When we speak of covenant and chosenness, we must be very careful to not fall into the trap of exceptionalism. Feeling chosen can be understood in a way that is misguided and can lead to ethnocentrism and xenophobia. Believing that we are inherently superior to others is a flagrant and dangerous misreading of Torah which teaches us that all humanity is created in God’s image and likeness. The idea that some of us are more human and more like God than others simply smacks of racism.

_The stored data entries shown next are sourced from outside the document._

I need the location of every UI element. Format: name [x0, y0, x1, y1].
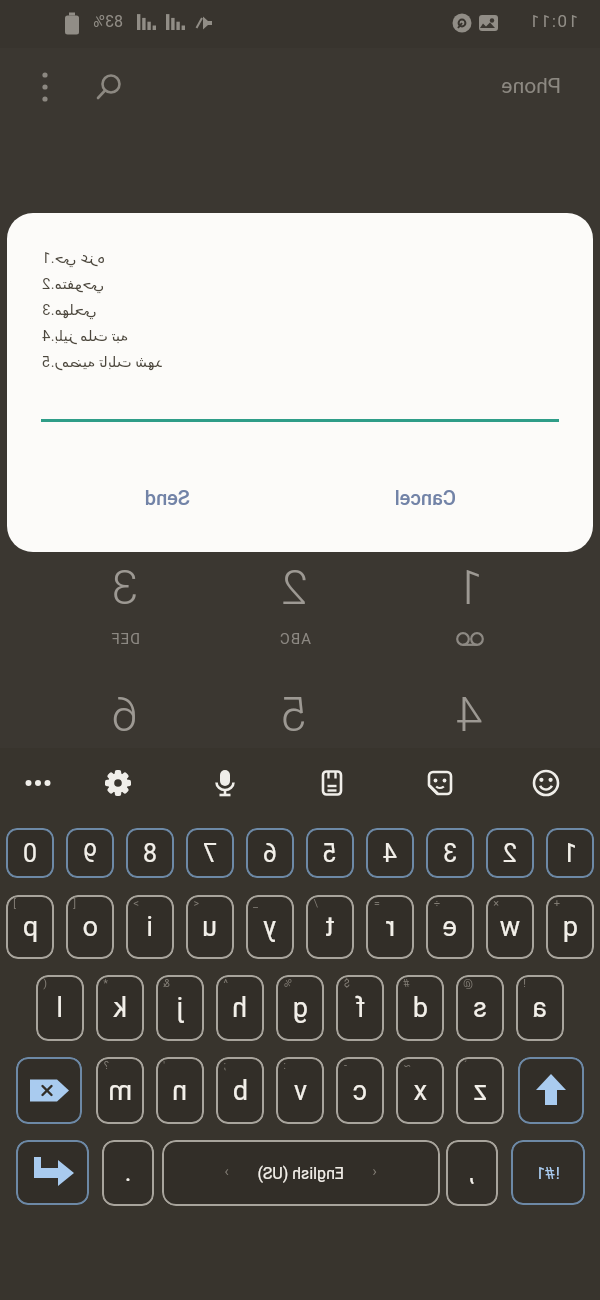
staticText: *: [103, 977, 108, 990]
staticText: 9: [82, 839, 97, 868]
button[interactable]: 3: [426, 828, 474, 878]
button[interactable]: 4: [366, 828, 414, 878]
staticText: m: [108, 1075, 132, 1107]
staticText: 4: [456, 686, 483, 742]
button[interactable]: 0: [6, 828, 54, 878]
staticText: DEF: [110, 630, 140, 648]
button[interactable]: 5: [306, 828, 354, 878]
staticText: 6: [262, 839, 277, 868]
button[interactable]: h: [216, 975, 264, 1041]
staticText: b: [232, 1075, 248, 1107]
staticText: .: [124, 1159, 131, 1187]
button[interactable]: !#1: [511, 1140, 585, 1205]
staticText: ]: [13, 897, 16, 910]
button[interactable]: j: [156, 975, 204, 1041]
staticText: 7: [202, 839, 217, 868]
button[interactable]: English (US): [162, 1140, 440, 1206]
button[interactable]: 1: [546, 828, 594, 878]
staticText: !#1: [535, 1163, 560, 1183]
button[interactable]: [14, 759, 62, 807]
staticText: ÷: [433, 897, 440, 910]
button[interactable]: .: [102, 1140, 154, 1206]
button[interactable]: n: [156, 1057, 204, 1124]
button[interactable]: u: [186, 895, 234, 959]
button[interactable]: r: [366, 895, 414, 959]
staticText: 5: [322, 839, 337, 868]
button[interactable]: [308, 759, 356, 807]
button[interactable]: 2: [486, 828, 534, 878]
staticText: $: [343, 977, 350, 990]
staticText: r: [385, 911, 395, 943]
button[interactable]: q: [546, 895, 594, 959]
button[interactable]: s: [456, 975, 504, 1041]
button[interactable]: l: [36, 975, 84, 1041]
button[interactable]: [30, 66, 60, 108]
staticText: Cancel: [394, 486, 456, 509]
staticText: ~: [403, 1059, 411, 1072]
button[interactable]: Send: [77, 468, 257, 526]
button[interactable]: [522, 759, 570, 807]
staticText: f: [355, 992, 365, 1024]
button[interactable]: [201, 759, 249, 807]
staticText: @: [463, 977, 473, 990]
button[interactable]: b: [216, 1057, 264, 1124]
staticText: t: [325, 911, 334, 943]
button[interactable]: [94, 759, 142, 807]
button[interactable]: d: [396, 975, 444, 1041]
staticText: ›: [224, 1162, 229, 1180]
staticText: j: [176, 992, 183, 1024]
button[interactable]: 7: [186, 828, 234, 878]
button[interactable]: [416, 759, 464, 807]
button[interactable]: m: [96, 1057, 144, 1124]
button[interactable]: c: [336, 1057, 384, 1124]
button[interactable]: o: [66, 895, 114, 959]
staticText: &: [163, 977, 170, 990]
staticText: 0: [22, 839, 37, 868]
staticText: /: [313, 897, 318, 910]
button[interactable]: x: [396, 1057, 444, 1124]
button[interactable]: [16, 1140, 89, 1205]
staticText: 2: [281, 559, 308, 615]
staticText: ': [163, 1059, 165, 1072]
button[interactable]: y: [246, 895, 294, 959]
staticText: English (US): [257, 1164, 344, 1183]
staticText: !: [523, 977, 526, 990]
button[interactable]: f: [336, 975, 384, 1041]
button[interactable]: [518, 1057, 584, 1124]
button[interactable]: e: [426, 895, 474, 959]
button[interactable]: a: [516, 975, 564, 1041]
staticText: y: [263, 911, 276, 943]
button[interactable]: 8: [126, 828, 174, 878]
button[interactable]: p: [6, 895, 54, 959]
staticText: `: [463, 1059, 467, 1072]
staticText: q: [562, 911, 578, 943]
staticText: a: [532, 992, 547, 1024]
staticText: e: [442, 911, 457, 943]
button[interactable]: [90, 68, 128, 106]
staticText: Phone: [501, 74, 561, 99]
button[interactable]: i: [126, 895, 174, 959]
button[interactable]: t: [306, 895, 354, 959]
button[interactable]: v: [276, 1057, 324, 1124]
staticText: 6: [111, 686, 138, 742]
button[interactable]: ,: [446, 1140, 498, 1206]
button[interactable]: 6: [246, 828, 294, 878]
button[interactable]: w: [486, 895, 534, 959]
staticText: >: [133, 897, 139, 910]
staticText: [: [73, 897, 76, 910]
staticText: ?: [103, 1059, 109, 1072]
staticText: Send: [144, 486, 190, 509]
button[interactable]: k: [96, 975, 144, 1041]
button[interactable]: z: [456, 1057, 504, 1124]
staticText: 3: [111, 559, 138, 615]
button[interactable]: g: [276, 975, 324, 1041]
button[interactable]: [16, 1057, 82, 1124]
staticText: ^: [223, 977, 228, 990]
staticText: d: [412, 992, 428, 1024]
staticText: 5: [281, 686, 308, 742]
staticText: 2: [502, 839, 517, 868]
staticText: x: [413, 1075, 427, 1107]
button[interactable]: 9: [66, 828, 114, 878]
button[interactable]: Cancel: [335, 468, 515, 526]
staticText: <: [193, 897, 199, 910]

I know from Torah that our covenant with Divine Source holds blessings for all humanity. I sense that deep in our Jewish kishkes we know that Jews are the human “canary in a coal mine.” When there is lack of hope, when struggles seem too great to solve collectively, Jew-hatred emerges. When world leaders peddle a steady diet of fear, separation and scarcity, Jew-hatred is reinforced. Antisemitism is an early indicator that something very grave is wrong in our world.
How do we stay sane, safe and generative in spite of this increasingly scary phenomenon? First we call on our courage and faith. We call on our strength as a people to overcome this wave of hatred. We call on our history of surviving and thriving. We call on our sacred and moral tradition to guide us. We keep current events in perspective and do not experience every act or gesture as an actual threat. We ensure that Jewish hatred does not divide us, we work towards achdut, unity. We call on our allies and friends for solidarity and power. We speak truth to power and we remember that we are only as strong as our most vulnerable brothers and sisters. We dedicate ourselves to living meaningful Jewish lives that are infused with pride and joy. We take the well-worn and well-known words of Rabbi Nachman and hold them like a mantra or talisman: the whole world is a very narrow bridge and the essential thing to know deep in the fiber of our being is to not be afraid. In courage, we feel fear but we act with bravery. Ḥazak v’ematz—be strong and courageous and make our lives a blessing. This is a time to show up for one another and to nourish pride and strength.